How does the program's work grow when using sealed classes in Kotlin?
Analyze the time complexity of the following code snippet.
sealed class Shape {
data class Circle(val radius: Double) : Shape()
data class Rectangle(val width: Double, val height: Double) : Shape()
object NotAShape : Shape()
}
fun area(shape: Shape): Double = when(shape) {
is Shape.Circle -> Math.PI * shape.radius * shape.radius
is Shape.Rectangle -> shape.width * shape.height
Shape.NotAShape -> 0.0
}
This code defines a sealed class with a few subclasses and a function that calculates area based on the shape type.
Identify the loops, recursion, array traversals that repeat.
- Primary operation: The
whenexpression checks the type of the shape once. - How many times: Exactly once per call to
area, no loops or recursion inside.
Since the function checks the shape type once, the work stays the same no matter how many subclasses exist.
| Input Size (n) | Approx. Operations |
|---|---|
| 1 | 1 check |
| 10 | 1 check |
| 100 | 1 check |
Pattern observation: The time to compute area does not grow with the number of subclasses because the check is direct and fixed.
Time Complexity: O(1)
This means the time to find the area stays constant no matter how many subclasses the sealed class has.

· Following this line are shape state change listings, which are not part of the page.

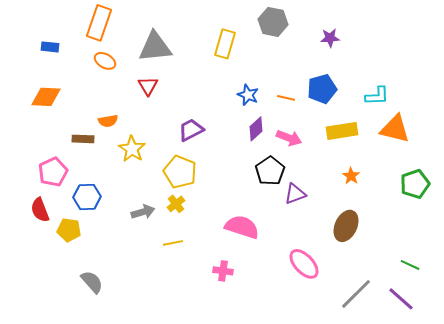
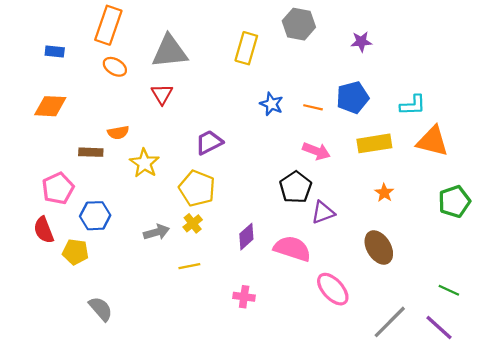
purple diamond: (256, 129) -> (246, 237), moved
brown ellipse: (346, 226) -> (379, 247), turned -56
pink semicircle: (242, 227) -> (292, 249), moved

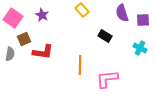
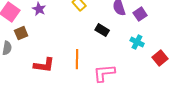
purple square: (143, 20) -> (140, 14), turned -32
red L-shape: (43, 52) -> (44, 65), moved

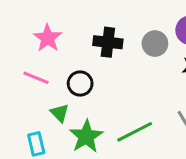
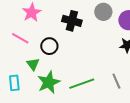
gray circle: (155, 44) -> (103, 12), moved

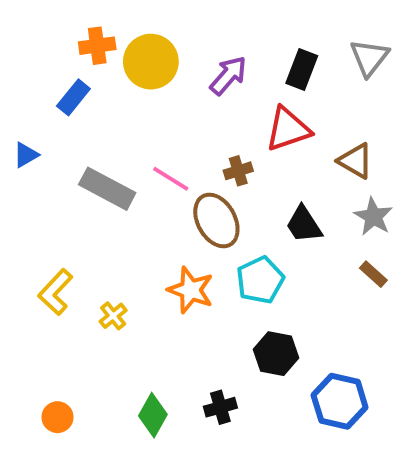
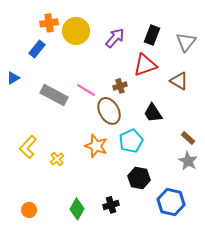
gray triangle: (369, 58) -> (186, 42), moved
gray star: (373, 217) -> (188, 161), moved

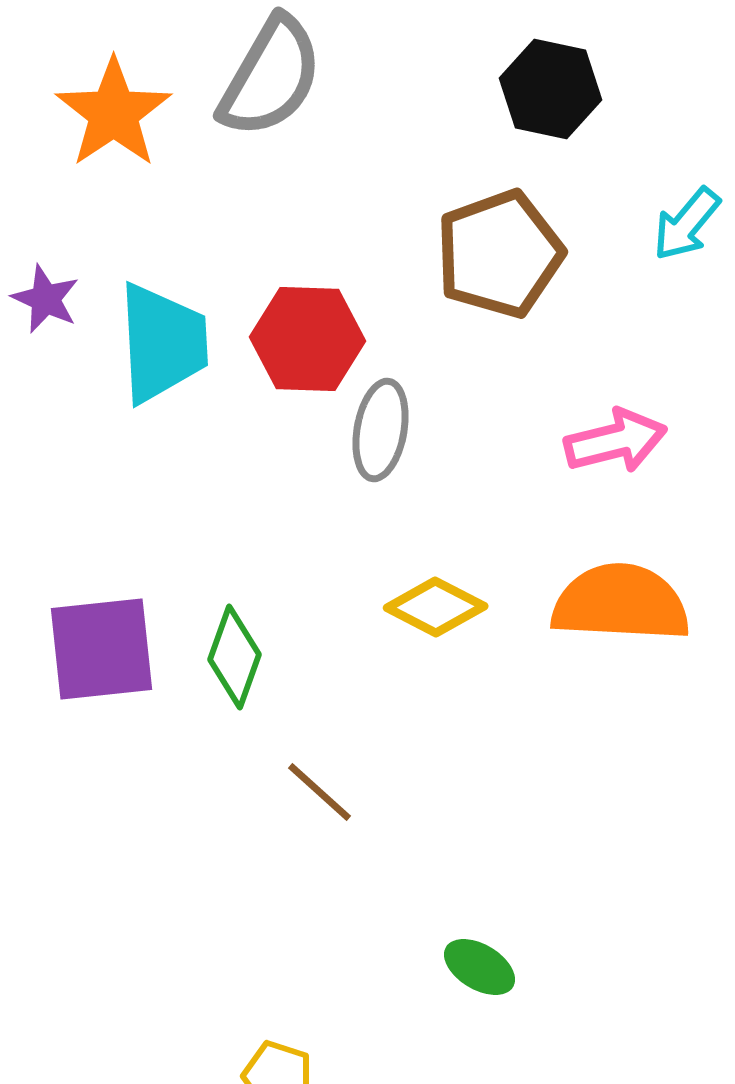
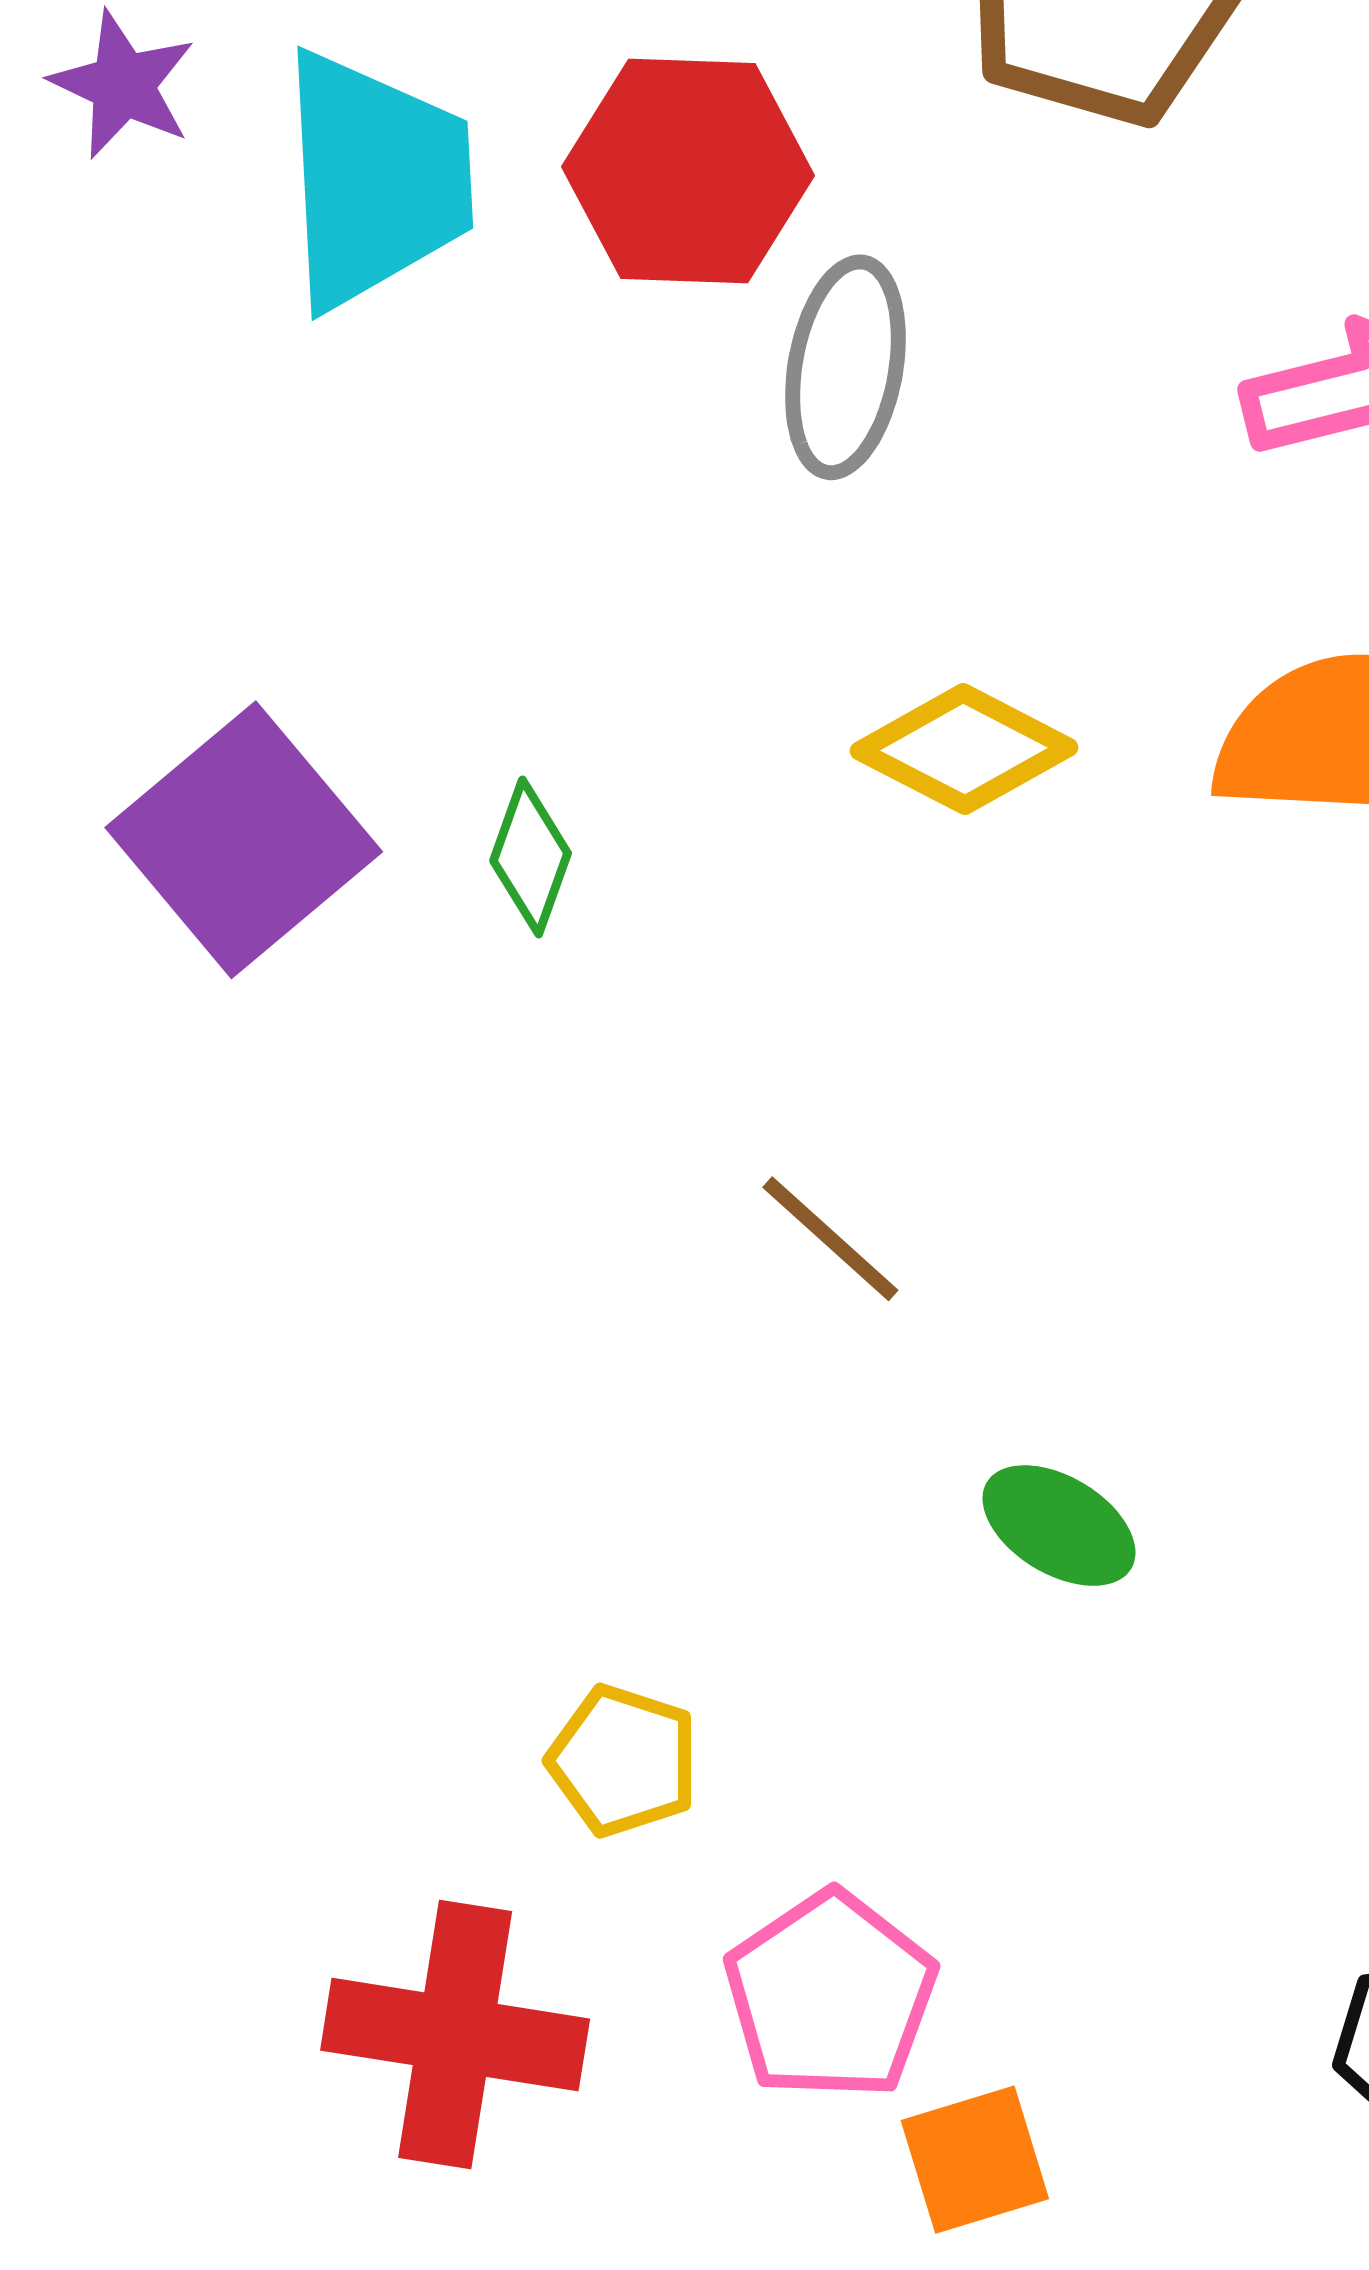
purple square: (102, 649) -> (244, 840), turned -34
green diamond: (235, 657) -> (531, 857), size x0.7
brown line: (320, 792) -> (830, 1239), moved

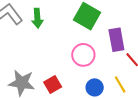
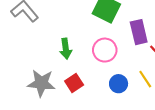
green arrow: (37, 18) -> (66, 49), moved

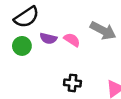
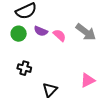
black cross: (72, 83) -> (24, 68), moved

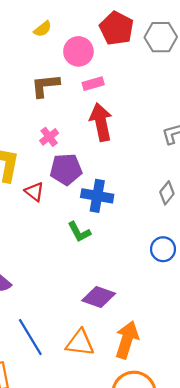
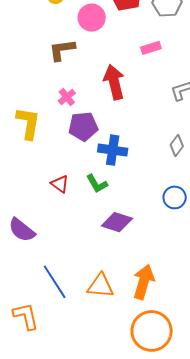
pink rectangle: (93, 84) -> (151, 48), moved
red triangle: (34, 192) -> (60, 184), moved
purple diamond: (99, 297) -> (117, 222), moved

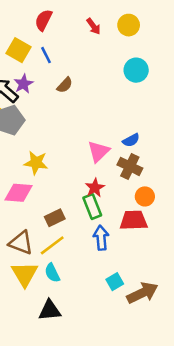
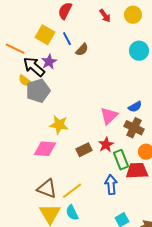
brown semicircle: (65, 85) -> (82, 50), moved
green rectangle: (92, 207) -> (121, 160), moved
brown rectangle: (55, 218) -> (84, 150), moved

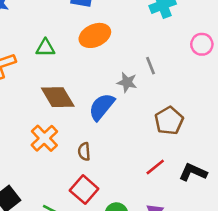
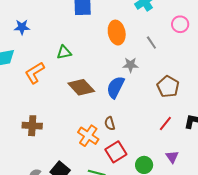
orange ellipse: (95, 35) -> (117, 33), moved, turned -65
gray line: (150, 66) -> (151, 43), moved
orange cross: (44, 138) -> (88, 136), moved
red square: (84, 190) -> (116, 152), turned 30

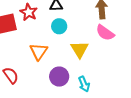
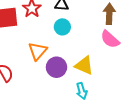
yellow triangle: (80, 49) -> (84, 65), moved, turned -42
purple circle: (59, 77) -> (56, 67), moved

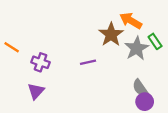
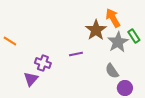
orange arrow: (131, 21) -> (113, 18), turned 30
purple cross: (41, 62) -> (43, 63), moved
gray semicircle: (140, 88) -> (112, 71), moved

[X] Wrong: "Adding more subclasses to a sealed class makes the area function slower because it has to check all of them."
[OK] Correct: The when expression is compiled to a direct check, so it does not loop through subclasses but jumps directly to the right case.
Understanding how sealed classes work helps you explain how Kotlin handles restricted hierarchies efficiently, showing you know both design and performance.
"What if the area function used a list of shapes and calculated the total area by looping through them? How would the time complexity change?"